Increased weight often drives advances in tire and gear design, and not only because of the need to support the airplane without failing under the load. Runway and taxiway surfaces have their limits too, and will crumble under improperly designed gear. "Flotation" is the term describing the ability to spread the weight of an aircraft over a big enough area of ground to support it, and flotation is a direct function of gear and tire placement. Perhaps no aircraft offers a better example of this principle than the monstrous Convair B-36 Peacemaker, a bomber designed during World War II to attack targets halfway around the world from bases in the continental United States (see Max W. Schelper, a former Convair engineer who worked on the B-36. Only three airfields in the United States had the specially built, 24-inch-thick, steel-reinforced concrete runways the XB-36 would have required. "The crying need was to go to a bogey-type [multiple-wheel] gear to spread the footprint out and to allow it to land on any of the heavy-duty runways then in existence," Schelper says.

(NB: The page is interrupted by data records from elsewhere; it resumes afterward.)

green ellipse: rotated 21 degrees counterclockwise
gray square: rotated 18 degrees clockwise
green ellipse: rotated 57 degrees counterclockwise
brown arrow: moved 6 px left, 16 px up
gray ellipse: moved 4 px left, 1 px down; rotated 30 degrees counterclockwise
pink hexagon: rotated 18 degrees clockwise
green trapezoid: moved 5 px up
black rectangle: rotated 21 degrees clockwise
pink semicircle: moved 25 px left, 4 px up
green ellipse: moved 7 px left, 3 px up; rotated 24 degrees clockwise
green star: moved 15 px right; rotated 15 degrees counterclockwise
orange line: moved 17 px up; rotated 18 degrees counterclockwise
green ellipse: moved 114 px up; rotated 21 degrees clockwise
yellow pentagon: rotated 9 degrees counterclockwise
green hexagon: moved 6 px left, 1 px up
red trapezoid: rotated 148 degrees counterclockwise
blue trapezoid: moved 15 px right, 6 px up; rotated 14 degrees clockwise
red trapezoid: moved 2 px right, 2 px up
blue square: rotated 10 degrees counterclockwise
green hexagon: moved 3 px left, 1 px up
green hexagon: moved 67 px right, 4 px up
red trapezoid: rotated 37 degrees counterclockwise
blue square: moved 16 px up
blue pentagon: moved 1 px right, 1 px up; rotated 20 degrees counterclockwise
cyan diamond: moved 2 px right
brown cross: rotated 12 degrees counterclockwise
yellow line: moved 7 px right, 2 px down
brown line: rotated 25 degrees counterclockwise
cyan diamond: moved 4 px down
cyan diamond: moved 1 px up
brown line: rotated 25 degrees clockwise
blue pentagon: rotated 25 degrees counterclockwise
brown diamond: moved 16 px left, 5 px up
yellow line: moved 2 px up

At one point, the engineers tried to do away with tires altogether and outfit the XB-36 with a tracked system, which made the huge bomber look like it was being carried by two Sherman tanks. Not surprisingly, the large tracks weighed 5,600 pounds more than the improved multiple-wheel gear. "I won't call it a disaster, because the XB-36 [with the experimental tracks fitted] was the only aircraft that could operate out of Wright-Patterson Air Force Base in snowstorms," Schelper says.
Other aircraft also got the track treatment. Experiments were conducted with such aircraft as a Fairchild C-82 Packet and a Douglas A-20, which was even able to traverse mud and sand. In all these installations, extra weight was almost always the downfall, along with the difficulty of keeping a very complex system of rubber-covered tracks operating at the high speeds encountered during landing and takeoff. In the case of the track-equipped XB-36, "every time you hit the runway, rubber would fly off," Schelper says.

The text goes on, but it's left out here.